한빛사 논문
Abstract
Inkyung Jung1,4, Seung-Kyoon Kim2,4, Mirang Kim3,4, Yong-Mahn Han2, Yong Sung Kim3, Dongsup Kim1, *, and Daeyoup Lee2, *
1Department of Bio and Brain Engineering, Korea Advanced Institute of Science and Technology, 291 Daehak-ro, Yuseong-gu, Daejeon 305-701, Korea
2 Department of Biological Sciences, Korea Advanced Institute of Science and Technology, 291 Daehak-ro, Yuseong-gu, Daejeon 305-701, Korea
3 Medical Genomics Research Center, Korea Research Institute of Bioscience and Biotechnology, Daejeon, South Korea
4 These authors contributed equally to this work.

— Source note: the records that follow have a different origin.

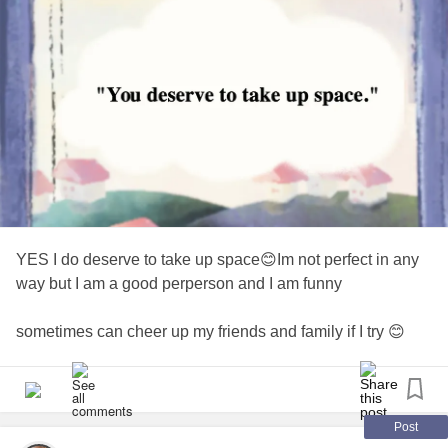
YES I do deserve to take up space😊Im not perfect in any
way but I am a good perperson and I am funny
sometimes can cheer up my friends and family if I try 😊
really hard😊I am loved and respected and supported by
my family and my work family and my Heaven Family. I am
blessed
#fortunefavorsthe brave
#noalone
#Blessed
!
#ivegotthis
Post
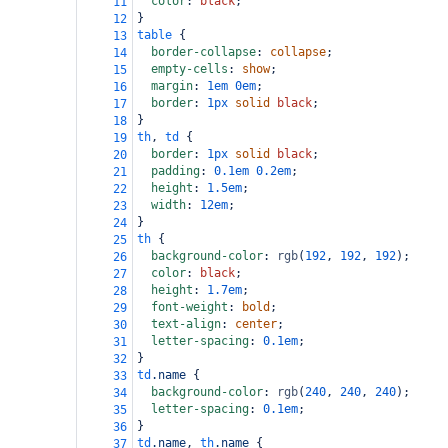
color
: 
black
;
11
}
12
table
 {
13
border-collapse
: 
collapse
;
14
empty-cells
: 
show
;
15
margin
: 
1em
0em
;
16
border
: 
1px
solid
black
;
17
}
18
th
, 
td
 {
19
border
: 
1px
solid
black
;
20
padding
: 
0.1em
0.2em
;
21
height
: 
1.5em
;
22
width
: 
12em
;
23
}
24
th
 {
25
background-color
: 
rgb
(
192
, 
192
, 
192
);
26
color
: 
black
;
27
height
: 
1.7em
;
28
font-weight
: 
bold
;
29
text-align
: 
center
;
30
letter-spacing
: 
0.1em
;
31
}
32
td
.name
 {
33
background-color
: 
rgb
(
240
, 
240
, 
240
);
34
letter-spacing
: 
0.1em
;
35
}
36
td
.name
, 
th
.name
 {
37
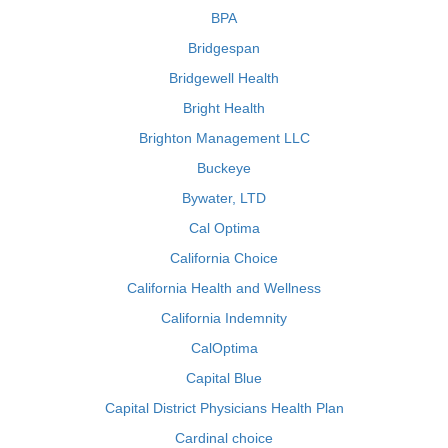
BPA
Bridgespan
Bridgewell Health
Bright Health
Brighton Management LLC
Buckeye
Bywater, LTD
Cal Optima
California Choice
California Health and Wellness
California Indemnity
CalOptima
Capital Blue
Capital District Physicians Health Plan
Cardinal choice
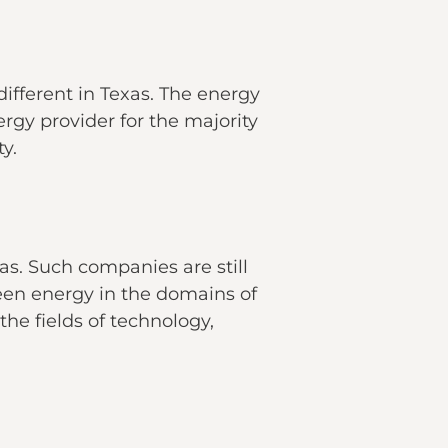
 different in Texas. The energy
ergy provider for the majority
ty.
as. Such companies are still
reen energy in the domains of
the fields of technology,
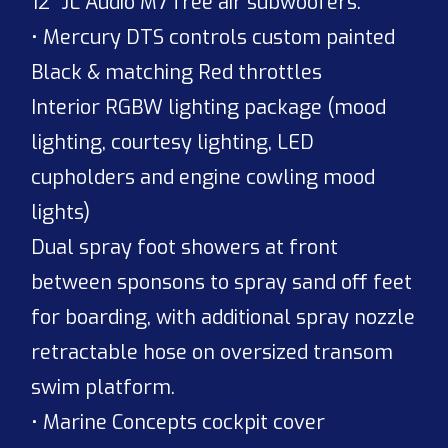
12” JL Audio M7 free air subwoofers.
• Mercury DTS controls custom painted
Black & matching Red throttles
Interior RGBW lighting package (mood
lighting, courtesy lighting, LED
cupholders and engine cowling mood
lights)
Dual spray foot showers at front
between sponsons to spray sand off feet
for boarding, with additional spray nozzle
retractable hose on oversized transom
swim platform.
• Marine Concepts cockpit cover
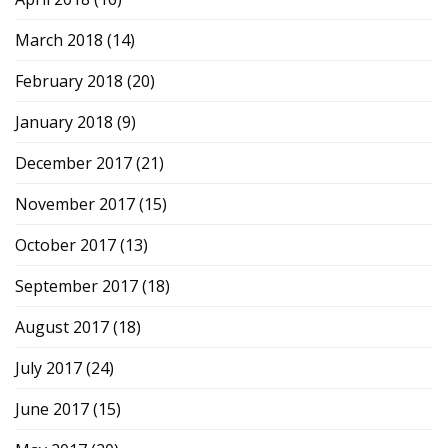
March 2018
(14)
February 2018
(20)
January 2018
(9)
December 2017
(21)
November 2017
(15)
October 2017
(13)
September 2017
(18)
August 2017
(18)
July 2017
(24)
June 2017
(15)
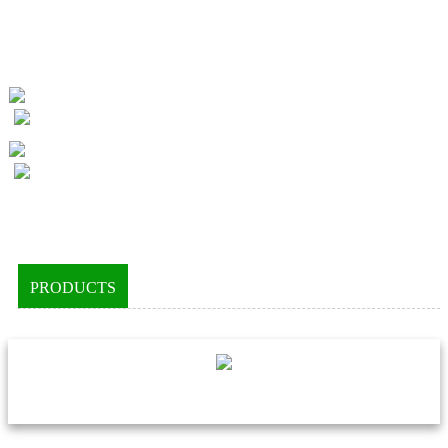
PRODUCTS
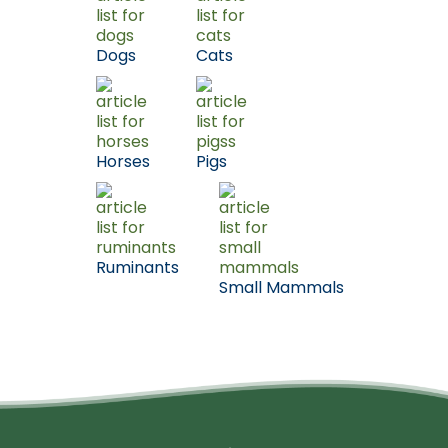
Dogs
Cats
Horses
Pigs
Ruminants
Small Mammals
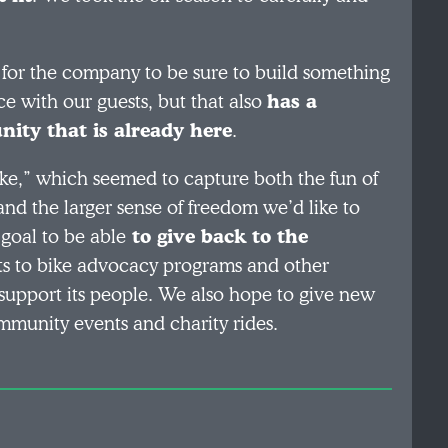
 for the company to be sure to build something
ce with our guests, but that also
has a
ity that is already here
.
e,” which seemed to capture both the fun of
 and the larger sense of freedom we’d like to
 goal to be able
to give back to the
ts to bike advocacy programs and other
 support its people. We also hope to give new
community events and charity rides.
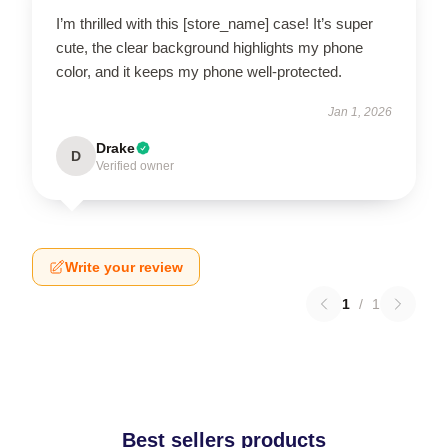
I’m thrilled with this [store_name] case! It’s super
cute, the clear background highlights my phone
color, and it keeps my phone well-protected.
Jan 1, 2026
Drake
D
Verified owner
Write your review
1
/
1
Best sellers products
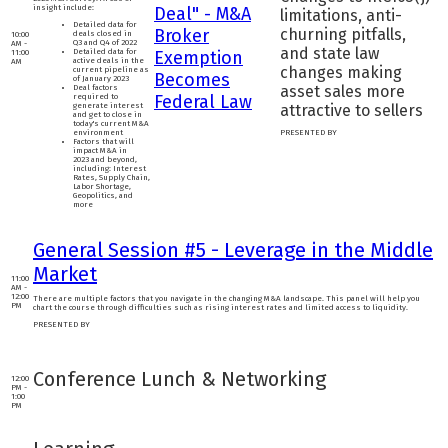
insight include:
Deal" - M&A
limitations, anti-
Detailed data for
Broker
churning pitfalls,
deals closed in
10:00
Q3 and Q4 of 2022
AM -
and state law
Detailed data for
Exemption
11:00
active deals in the
AM
changes making
current pipeline as
Becomes
of January 2023
asset sales more
Deal factors
Federal Law
required to
generate interest
attractive to sellers
and get to close in
today's current M&A
environment
PRESENTED BY
Factors that will
impact M&A in
2023 and beyond,
including: Interest
Rates, Supply Chain,
Labor Shortage,
Geopolitics, and
more
General Session #5 - Leverage in the Middle
Market
11:00
AM -
12:00
There are multiple factors that you navigate in the changing M&A landscape. This panel will help you
PM
chart the course through difficulties such as rising interest rates and limited access to liquidity.
PRESENTED BY
Conference Lunch & Networking
12:00
PM -
1:00
PM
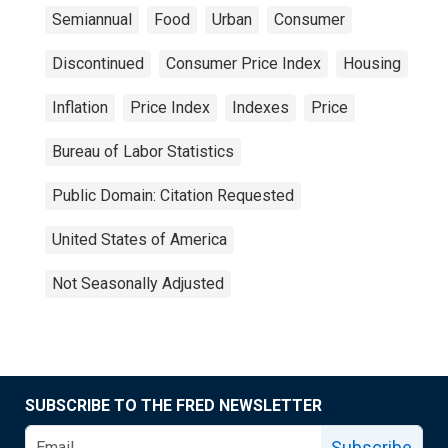
Semiannual
Food
Urban
Consumer
Discontinued
Consumer Price Index
Housing
Inflation
Price Index
Indexes
Price
Bureau of Labor Statistics
Public Domain: Citation Requested
United States of America
Not Seasonally Adjusted
SUBSCRIBE TO THE FRED NEWSLETTER
Subscribe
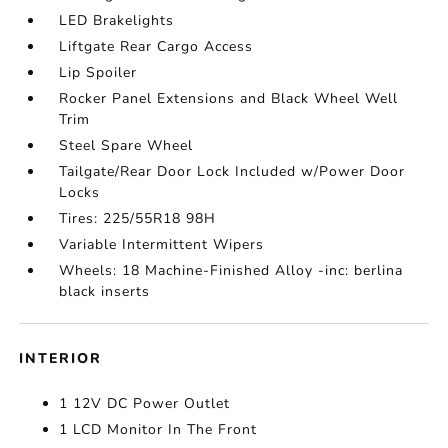
LED Brakelights
Liftgate Rear Cargo Access
Lip Spoiler
Rocker Panel Extensions and Black Wheel Well
Trim
Steel Spare Wheel
Tailgate/Rear Door Lock Included w/Power Door
Locks
Tires: 225/55R18 98H
Variable Intermittent Wipers
Wheels: 18 Machine-Finished Alloy -inc: berlina
black inserts
INTERIOR
1 12V DC Power Outlet
1 LCD Monitor In The Front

* Corresponding authors : Dongsup Kim, Daeyoup Lee
Abstract
H2B monoubiquitylation (H2Bub1), which is required for multiple methylations of both H3K4 and H3K79, has been implicated in gene expression in numerous organisms ranging from yeast to human. However, the molecular crosstalk between H2Bub1 and other modifications, especially the methylations of H3K4 and H3K79, remains unclear in vertebrates. To better understand the functional role of H2Bub1, we measured genome-wide histone modification patterns in human cells. Our results suggest that H2Bub1 has dual roles, one that is H3 methylation- dependent, and another that is H3 methylation-independent. First, H2Bub1 is a 5'-enriched active transcription mark and co-occupies with H3K79 methylations in actively transcribed regions. Second, this study shows for the first time that H2Bub1 plays a histone H3 methylations-independent role in chromatin architecture. Furthermore, the results of this work indicate that H2Bub1 is largely positioned at the exon-intron boundaries of highly expressed exons, and it demonstrates increased occupancy in skipped exons compared to flanking exons in the human and mouse genomes. Our findings collectively suggest that a potentiating mechanism links H2Bub1 to both H3K79 methylations in actively transcribed regions and the exon-intron structure of highly expressed exons via the regulation of nucleosome dynamics during transcription elongation.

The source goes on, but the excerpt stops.